Sacramento, CA – Today, Assemblymember Chris Holden’s legislation, the Upward Mobility Act of 2021, Assembly Bill 105 that addresses barriers to upward mobility and inclusion for people of color working in California’s civil services system passed the Senate Labor, Public Employment and Retirement Committee.
“Upward mobility is integral to achieving racial justice, and we should be setting the example,” said Assemblymember Chris Holden. “The existing systems in place at our own state agencies fail to create inclusive workplace environments, and hinder qualified individuals to move on up within their department simply based on the color of their skin.”
Data from the California Department of Human Resources reports show that the majority of Non-White civil service personnel are paid a salary in the "$40,000 and below" range, but when the salary range increases, the percentage of Non-White civil servants moving into management positions decreased. The exact opposite takes place for White civil servants.
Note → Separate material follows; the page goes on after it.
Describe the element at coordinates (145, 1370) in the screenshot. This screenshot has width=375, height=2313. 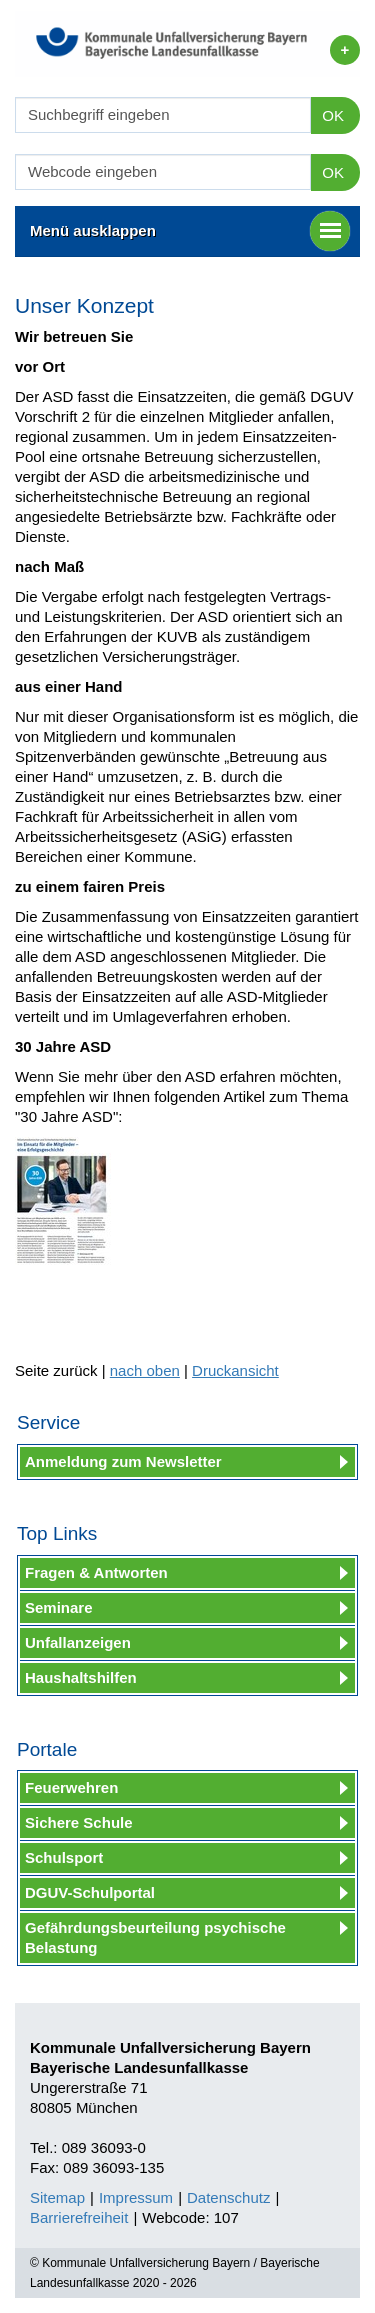
I see `nach oben` at that location. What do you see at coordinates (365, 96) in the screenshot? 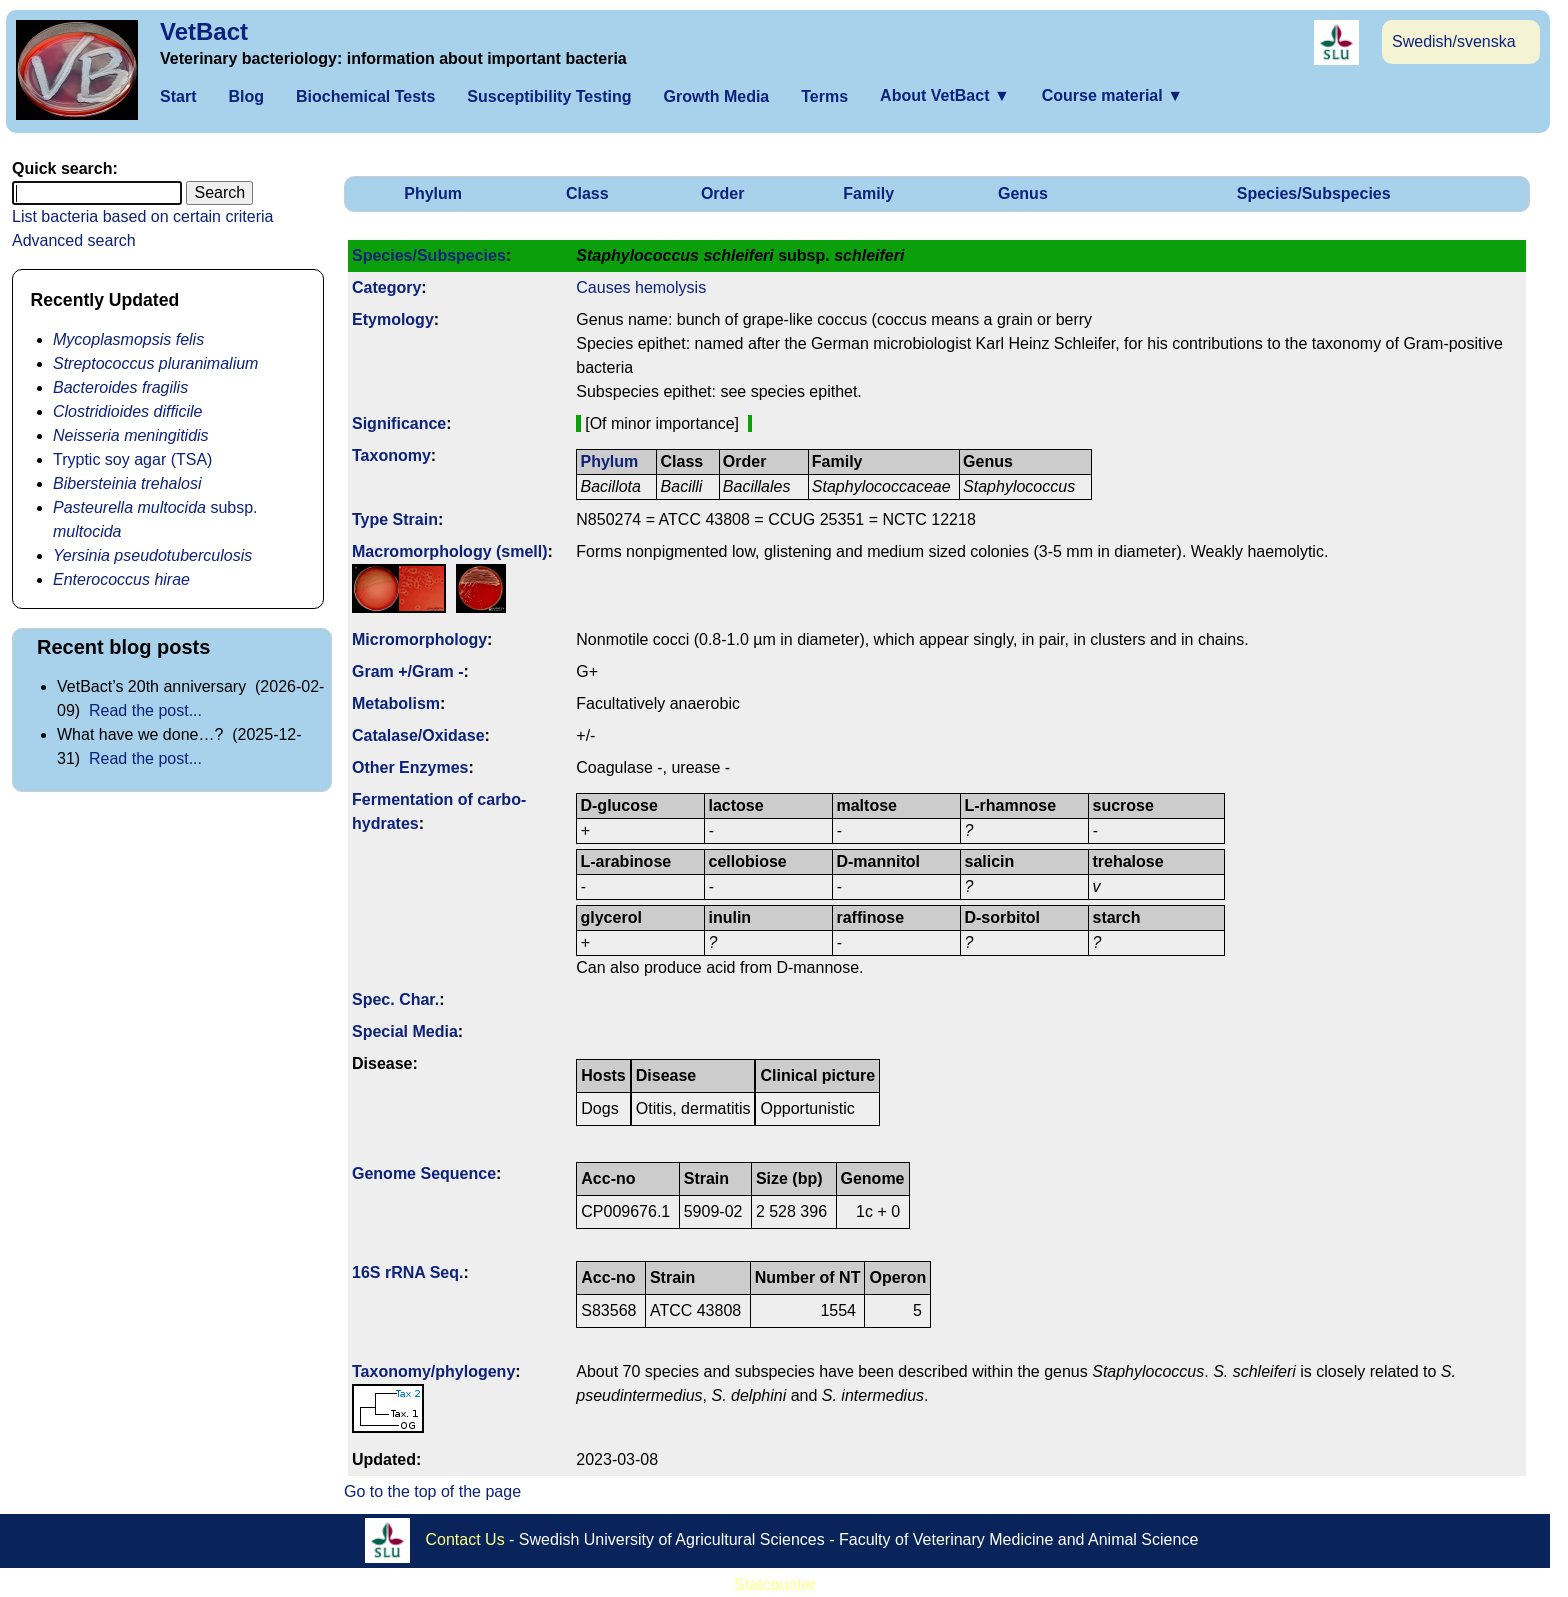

The Sacramento Bee has published a series of letters written on behalf of Black employees working at state agencies such as the California Air Resources Board (CARB) and the California Department of Corrections and Rehabilitation with detailed accounts of how Black employees are passed up for promotions over White employees. The problem, however, is not limited to upward mobility. In early November, three Black employees at the California Office of Publishing found racial slurs written on cards at their desk.
“We already mandated the private sector to do their part. It’s high time for the state to step up and do theirs,” said Holden.
AB 105 requires diversity on all state boards and commissions that have volunteers. The bill would also reform processes that hinder upward mobility for people of color in the civil service system, giving attention to compliance, the appeals process, and annual parity goals for upward mobility.
In September 2020, California took a bold step to address racial inequity in the private sector when Governor Newsom signed AB 979 (Holden) that requires diversity on corporate boards of corporations based in California – a policy that will help drive upward mobility for people of color.
AB 105 will next be heard in the Senate Appropriations Committee.
Specifically, AB 105 would:
• Require the California State Personnel Board (SPB) to establish a process that includes diversity and best practices in each aspect of the design, announcement, and administration of examinations for the establishment of employment lists.
• Provides that the Department of Human Resources (CalHR) may develop model upward mobility goals to include race, gender, and LGBTQ as factors to the extent permissible under state and federal equal protection laws.
• Require that CalHR submit within its annual workforce analysis and census report all of the adverse actions taken by departments against employees. It calls for the report to include the type of adverse action, ethnicity, gender, and sexual orientation, if available. The goal is to see if there are patterns of discrimination in the departments.